Saturday’s game was pretty much the week from Boston. They snatched defeat from the jaws of victory and in other games were forced to claw out of a hole in an effort to put up a W in the AL East standings.
Boston went [3-3] for the week, first getting swept by the White Sox, and then sweeping the Athletics. The offense looked terrific overall, but the pitching was suspect, especially from the bullpen. If it’s not a save situation, I would seriously reconsider putting Jonathan Papelbon on the mound. While he thrives in tight game scenarios, non-save situations actually seem to give him trouble.

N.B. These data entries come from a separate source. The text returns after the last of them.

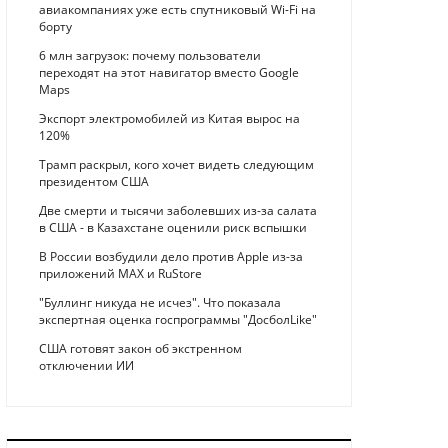
авиакомпаниях уже есть спутниковый Wi-Fi на
борту
6 млн загрузок: почему пользователи
переходят на этот навигатор вместо Google
Maps
Экспорт электромобилей из Китая вырос на
120%
Трамп раскрыл, кого хочет видеть следующим
президентом США
Две смерти и тысячи заболевших из-за салата
в США - в Казахстане оценили риск вспышки
В России возбудили дело против Apple из-за
приложений MAX и RuStore
"Буллинг никуда не исчез". Что показала
экспертная оценка госпрограммы "ДосболLike"
США готовят закон об экстренном
отключении ИИ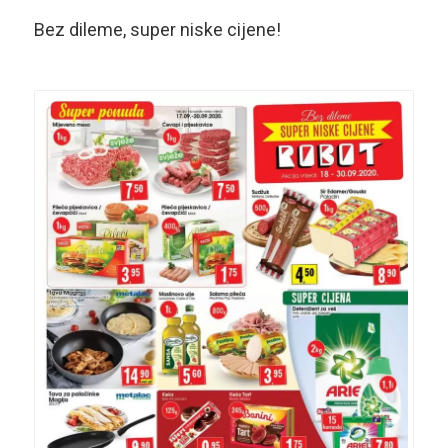
Bez dileme, super niske cijene!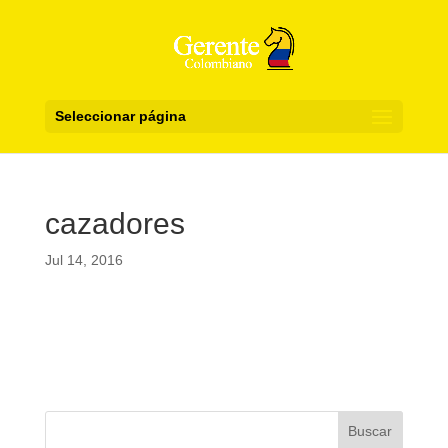
Seleccionar página
cazadores
Jul 14, 2016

This week saw the Red Sox lose Daisuke Matsuzaka and Rich Hill, both until late next year. In Matsuzaka’s case, maybe never again. One would be safe in assuming Matsuzaka never pitches in a Boston uniform again given the rehab he will go through. Not to mention by July of next season, the Red Sox will have a set rotation because they have to compete. Don’t be shocked if Boston makes a few moves for a capable #3-4-type starting pitcher in the near future.
This week also saw preliminary All-Star votes come out. Don’t even get me started on how stupid fans are because they should NOT be allowed to vote for All-Stars, plain and simple. There’s no reason Mark Teixeira should be leading over Adrian Gonzalez. There’s no reason Russell Martin should be leading over Alex Avila and there’s no reason Alex Rodriguez should be leading over Alberto Callaspo or even Adrian Beltre.
If you even TRY and tell me Derek Jeter should be leading over Asdrubal Cabrera at this point, I will mentally smack you in the face. The only Yankee who should be leading at his position is Robinson Cano, because the AL second base field isn’t as great as it has been in prior years. Cano to this point is the most well rounded second baseman statistically.
Now, I do not vote for All-Stars until voting is nearing its end to give the players time to accumulate more stats. However the stats right now once again show dozens of players getting the shaft. But I digress. Expect a podcast on this subject later this week.
Coming up Tuesday night, the Red Sox for once play against the Yankees during the week. History has shown Boston own the Yankees in the first seven to eight games played against them, so look for the Yankees to throw down now.
On Friday the Sox stay on the road against Jose Bautista and the Toronto Blue Jays, who have played the Sox tough in Toronto this season, but overall, it’s going to be a hard week for the local nine.